The report comes as Congress considers various proposals to reform the health care system and AHIP is encouraging policymakers “to consider the next generation of delivery system reforms that are currently underway in the private market and that have yet to take hold in public programs,” the group said.

AHIP is a national association representing nearly 1,300 member companies providing health insurance coverage to more than 200 million Americans. The AHIP report highlights what it calls “some of the most innovative approaches that plans have taken to recognize and reward physicians and hospitals for achieving national benchmarks, demonstrating outstanding performance, and making measureable improvements over time.”

Karen Ignagni

Karen Ignagni

Karen Ignagni, the president and CEO of AHIP, said there is “widespread agreement” that delivery system reforms are needed to not only improve patient care, but also make health care more affordable.

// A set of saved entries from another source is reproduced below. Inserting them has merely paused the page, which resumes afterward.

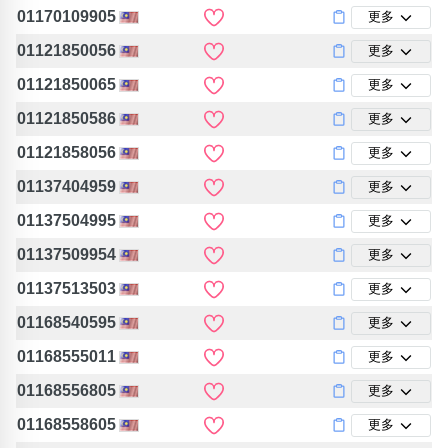
01170109905
更多
01121850056
更多
01121850065
更多
01121850586
更多
01121858056
更多
01137404959
更多
01137504995
更多
01137509954
更多
01137513503
更多
01168540595
更多
01168555011
更多
01168556805
更多
01168558605
更多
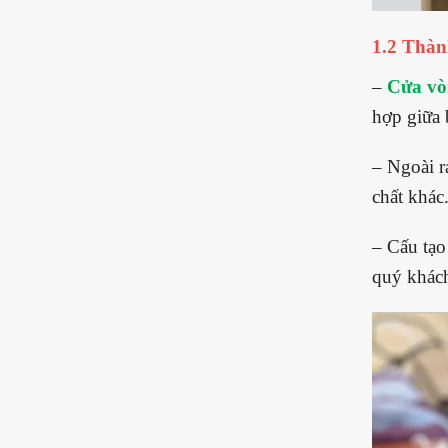
1.2 Thàn
–
Cửa vò
hợp giữa 
– Ngoài r
chất khác
– Cấu tạo
quý khác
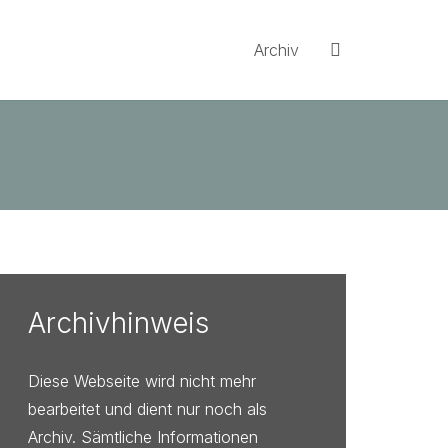
Archiv
Archivhinweis
Diese Webseite wird nicht mehr
bearbeitet und dient nur noch als
Archiv. Sämtliche Informationen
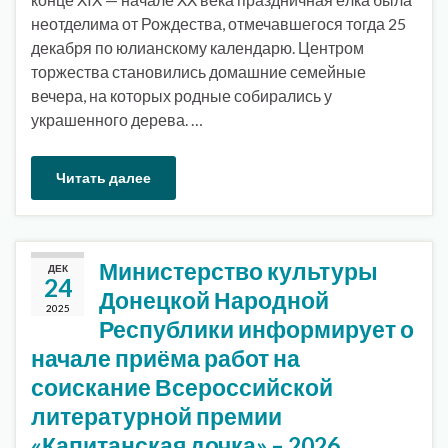
неотделима от Рождества, отмечавшегося тогда 25
декабря по юлианскому календарю. Центром
торжества становились домашние семейные
вечера, на которых родные собирались у
украшенного дерева. …
Читать далее
Министерство культуры
ДЕК
24
Донецкой Народной
2025
Республики информирует о
начале приёма работ на
соискание Всероссийской
литературной премии
«Капитанская дочка» – 2026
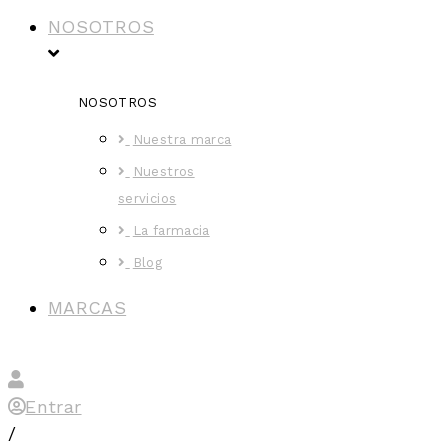
NOSOTROS
NOSOTROS
Nuestra marca
Nuestros
servicios
La farmacia
Blog
MARCAS
Entrar
/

“Health plans are pioneering the types of innovative approaches necessary to move to a 21st century, evidenced-based health care system,” she said in a statement.

A 2006 New England Journal of Medicine article reported that at least half of the nation’s health plans, representing 80% of enrollees in such plans, included some pay-for-performance incentives in their provider contracts.  Physicians and hospitals are evaluated on a variety of measures, including clinical quality, patient satisfaction, utilization of services, and business practices.  These payment models have been developed in close collaboration with participating physicians and other stakeholders.

The new AHIP publication highlights measureable results that health plan pay-for-performance programs have achieved, including: more patients getting recommended treatment following hospitalization; reduction in emergency room visits; increased generic prescribing rate; and greater adoption of new technologies, such as electronic medical records, e-prescribing, and patient registries.

Steven Udvarhelyi, senior vice president and chief medical officer at Philadelphia-based Independence Blue Cross, said “there is still wide variation across the country in how physicians practice and what care they give, and, as a result, research shows that Americans continue to spend significant health care resources on inappropriate and unnecessary care.”

He noted that poor performance in the U.S. health care system costs the nation up to 79,000 avoidable deaths, 66.5 million sick days, and $1.8 billion in excess medical costs each year.

AHIP member companies offer medical insurance, long-term care insurance, disability income insurance, dental insurance, supplemental insurance, stop-loss insurance and reinsurance to consumers, employers and public purchasers.